In radioresistant tumor cells, activation of the ferroptosis execution system or inhibition of the ferroptosis defense system can further enhance ferroptosis and inhibit the development of RR. Therefore, further research on the mechanisms related to ferroptosis are needed to clarify how to maximize the antitumor effects of targeted ferroptosis combined with radiation while minimizing damage to normal tissues.

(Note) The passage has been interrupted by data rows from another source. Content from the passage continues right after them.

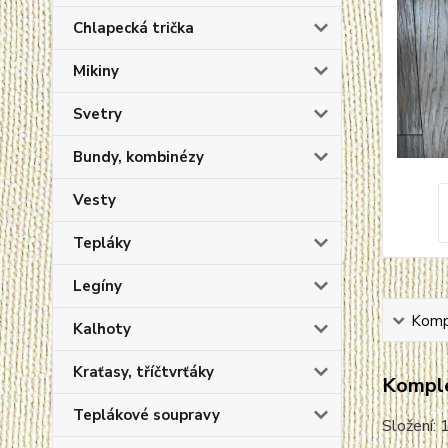
Chlapecká trička
Mikiny
Svetry
Bundy, kombinézy
Vesty
Tepláky
Legíny
Kompl
Kalhoty
Kraťasy, tříčtvrťáky
Komple
Teplákové soupravy
Složení: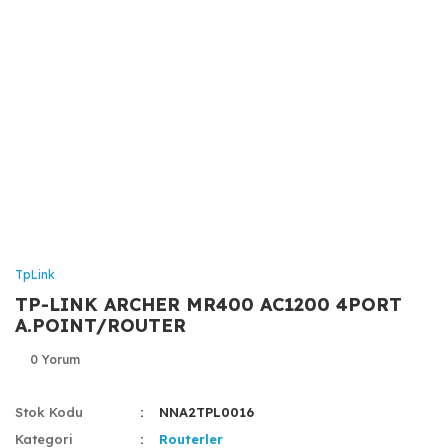
TpLink
TP-LINK ARCHER MR400 AC1200 4PORT
A.POINT/ROUTER
0 Yorum
Stok Kodu
NNA2TPL0016
Kategori
Routerler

RT can eliminate tumor cells and activate antitumor immunity. The antitumor immune system activated by RT can further induce ferroptosis in tumor cells and inhibit tumor development. Jhunjhunwala et al found that dendritic cells are the most important antigen-presenting cells that can ingest, process and present antigens and activate CD8⁺ T cells (111). Activation of CD4⁺ T cells releases interferon gamma (IFN gamma) and activates the system Xc-, thereby promoting tumor lipid peroxidation and cell death (111,112). The combination of RT and some drugs can significantly induce ferroptosis in tumor cells compared with single drug therapy, leading to a considerable increase in the number of immune cells in the tumor tissue (113).

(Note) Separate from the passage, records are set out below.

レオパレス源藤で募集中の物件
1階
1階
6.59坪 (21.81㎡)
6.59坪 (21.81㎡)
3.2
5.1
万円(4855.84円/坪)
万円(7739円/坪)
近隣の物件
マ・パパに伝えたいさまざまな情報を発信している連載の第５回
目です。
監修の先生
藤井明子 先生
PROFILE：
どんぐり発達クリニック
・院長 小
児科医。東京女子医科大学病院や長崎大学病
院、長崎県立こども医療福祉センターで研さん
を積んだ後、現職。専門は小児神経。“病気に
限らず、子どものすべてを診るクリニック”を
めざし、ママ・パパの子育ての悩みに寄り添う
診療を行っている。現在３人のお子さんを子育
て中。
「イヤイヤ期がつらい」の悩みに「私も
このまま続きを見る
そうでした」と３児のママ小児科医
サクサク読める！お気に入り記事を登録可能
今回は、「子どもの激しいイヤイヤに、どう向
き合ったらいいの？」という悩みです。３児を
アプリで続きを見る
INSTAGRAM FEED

Cisplatin is a platinum-based drug commonly used as a first-line chemotherapeutic agent for the treatment of solid tumors. Owing to its wide antitumor spectrum and high curative effect, cisplatin is recommended by the World Health Organization for the treatment of cancer. Cisplatin can bind with guanine residues induced between multiple chain and chain stated, a crosslinking that leads to rapid cell death (114). In addition, Ma et al (115) found that iron-oxide nanocarriers enhance the anticancer efficacy of cisplatin and simultaneously reduce toxicity caused by generation of ROS. Cisplatin can produce H₂O₂ through a cascade in the cytoplasm of the cells in the TME. H₂O₂ can be further catalyzed by ferric iron ions into toxic hydroxyl free radicals generated by Fenton's reaction, leading to tumor cell apoptosis and ferroptosis (115).

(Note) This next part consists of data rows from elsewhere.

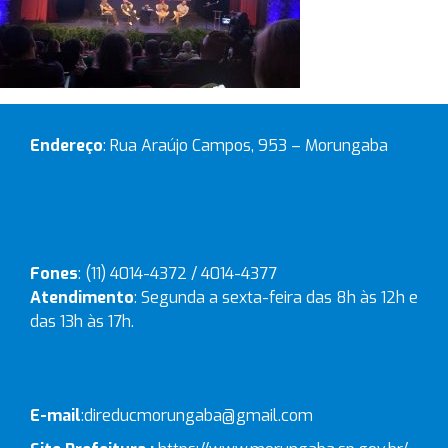
Endereço
: Rua Araújo Campos, 953 – Morungaba
Fones
: (11) 4014-4372 / 4014-4377
Atendimento
: Segunda a sexta-feira das 8h às 12h e
das 13h às 17h.
E-mail
:
direducmorungaba@gmail.com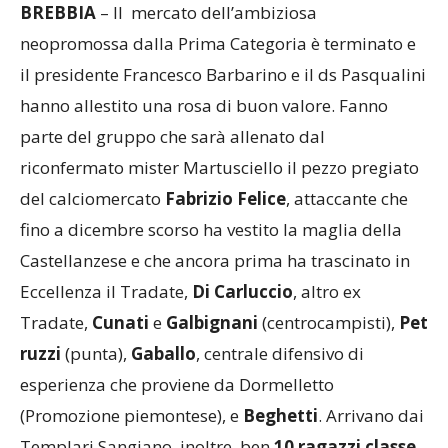
neopromossa dalla Prima Categoria è terminato e
il presidente Francesco Barbarino e il ds Pasqualini
hanno allestito una rosa di buon valore. Fanno
parte del gruppo che sarà allenato dal
riconfermato mister Martusciello il pezzo pregiato
del calciomercato
Fabrizio Felice
, attaccante che
fino a dicembre scorso ha vestito la maglia della
Castellanzese e che ancora prima ha trascinato in
Eccellenza il Tradate,
Di Carluccio
, altro ex
Tradate,
Cunati
e
Galbignani
(centrocampisti),
Pet
ruzzi
(punta),
Gaballo
, centrale difensivo di
esperienza che proviene da Dormelletto
(Promozione piemontese), e
Beghetti
. Arrivano dai
Templari Sangiano, inoltre, ben
10 ragazzi classe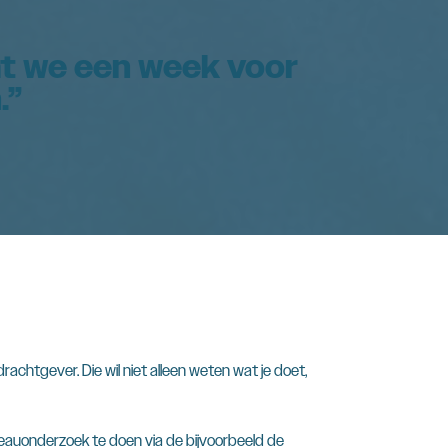
at we een week voor
.”
rachtgever. Die wil niet alleen weten wat je doet,
eauonderzoek te doen via de bijvoorbeeld de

Ferroptosis induced by the tumor suppressor p53 inhibits tumor development. The induction of p53 in the presence of lipid peroxidation may eliminate cells stressed by ferroptosis. Ferroptosis can induce cell death by releasing PUFA into the extracellular environment or by driving the expression of enzymes that stimulate PUFA-PL synthesis, such as LPCAT3 and ACSL4 (116). Sulfasalazine can inhibit the expression of glutathione by downregulating SLC7A11, thereby inactivating GPX4, causing ROS accumulation, and inducing ferroptosis to play a role as a tumor suppressor (117).

Ferroptosis is a newly discovered mode of programmed cell death that is closely related to RT and combined immunotherapy. Drugs can play a role in tumor suppression by inducing ferroptosis in tumor cells. The underlying mechanism involves inducing ferroptosis in tumor cells in a variety of ways and eventually inhibiting tumor progression.